Bilallelic germline mutations in MAD1L1 induce a novel syndrome of aneuploidy with high tumor susceptibility

Aneuploidy is a frequent feature of human tumors. Germline mutations leading to aneuploidy are very rare in humans, and their tumor-promoting properties are mostly unknown at the molecular level. We report here novel germline biallelic mutations in MAD1L1, the gene encoding the Spindle Assembly Checkpoint (SAC) protein MAD1, in a 36-year-old female with a dozen of neoplasias, including five malignant tumors. Functional studies in peripheral blood cells demonstrated lack of full-length protein and deficient SAC response, resulting in ~30-40% of aneuploid cells as detected by cytogenetic and single-cell (sc) DNA analysis. scRNA-seq analysis of proband blood cells identified mitochondrial stress accompanied by systemic inflammation with enhanced interferon and NFkB signaling. The inference of chromosomal aberrations from scRNA-seq analysis detected inflammatory signals both in aneuploid and euploid cells, suggesting a non-cell autonomous response to aneuploidy. In addition to random aneuploidies, MAD1L1 mutations resulted in specific clonal expansions of T-cells with chromosome 18 gains and enhanced cytotoxic profile, as well as intermediate B-cells with chromosome 12 gains and transcriptomic signatures characteristic of chronic lymphocytic leukemia cells. These data point to MAD1L1 mutations as the cause of a new variant of mosaic variegated aneuploidy syndrome (MVA) with systemic inflammation and unprecedented tumor susceptibility.
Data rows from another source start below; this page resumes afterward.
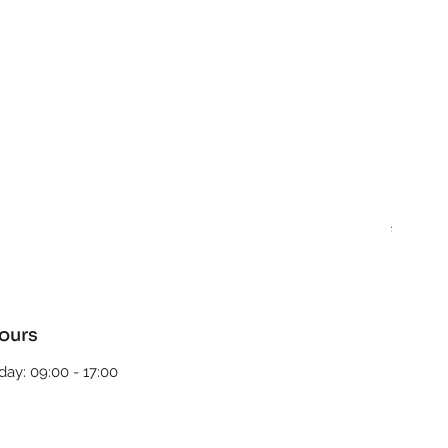
Best T
Regula
£5.00
ours
ay: 09:00 - 17:00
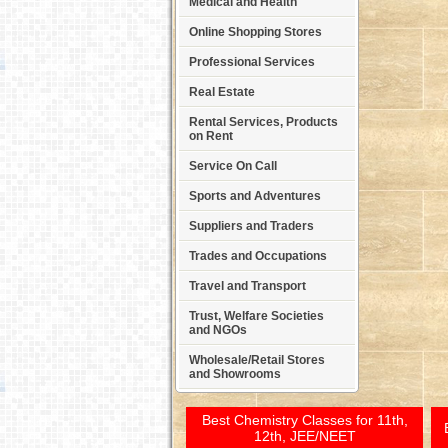
Medical and Health
Online Shopping Stores
Professional Services
Real Estate
Rental Services, Products
on Rent
Service On Call
Sports and Adventures
Suppliers and Traders
Trades and Occupations
Travel and Transport
Trust, Welfare Societies
and NGOs
Wholesale/Retail Stores
and Showrooms
Best Chemistry Classes for 11th,
12th, JEE/NEET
染色体非整倍体（aneuploidy）是人类肿瘤的常见特征。可引发染色体非整倍体的生殖系突变（germline mutations）在人类中极为罕见，其促肿瘤发生的分子机制目前大多尚未阐明。本研究报道了1例36岁女性患者体内检出的新型生殖系双等位基因突变（biallelic mutations），该突变位于MAD1L1基因——该基因编码纺锤体组装检验点（Spindle Assembly Checkpoint，SAC）蛋白MAD1。该患者共罹患十余种赘生物，其中包含5种恶性肿瘤。对该患者外周血细胞开展的功能研究证实，其体内缺乏全长MAD1蛋白，且纺锤体组装检验点应答存在缺陷；通过细胞遗传学分析与单细胞（sc）DNA分析检测发现，约30%~40%的血细胞呈现染色体非整倍体表型。对先证者血细胞进行的单细胞RNA测序（single-cell RNA sequencing，scRNA-seq）分析显示，细胞出现线粒体应激，伴随全身性炎症反应，且干扰素与核因子κB（NF-κB）信号通路的激活水平显著升高。从单细胞RNA测序数据中推断染色体畸变时发现，染色体非整倍体细胞与整倍体细胞中均检测到炎症信号，这提示机体对染色体非整倍体存在非细胞自主性的应答反应。除随机性染色体非整倍体外，MAD1L1基因突变还可诱导特定的T细胞克隆扩增：此类T细胞携带18号染色体拷贝数增加，且细胞毒性功能增强；同时还可出现携带12号染色体拷贝数增加的中间型B细胞克隆扩增，该类B细胞具有慢性淋巴细胞白血病（chronic lymphocytic leukemia）细胞特征性的转录组学特征。上述研究数据表明，MAD1L1基因突变是一种新型镶嵌式斑驳非整倍体综合征（Mosaic Variegated Aneuploidy Syndrome，MVA）变体的致病根源，该综合征伴随全身性炎症与前所未有的肿瘤易感性。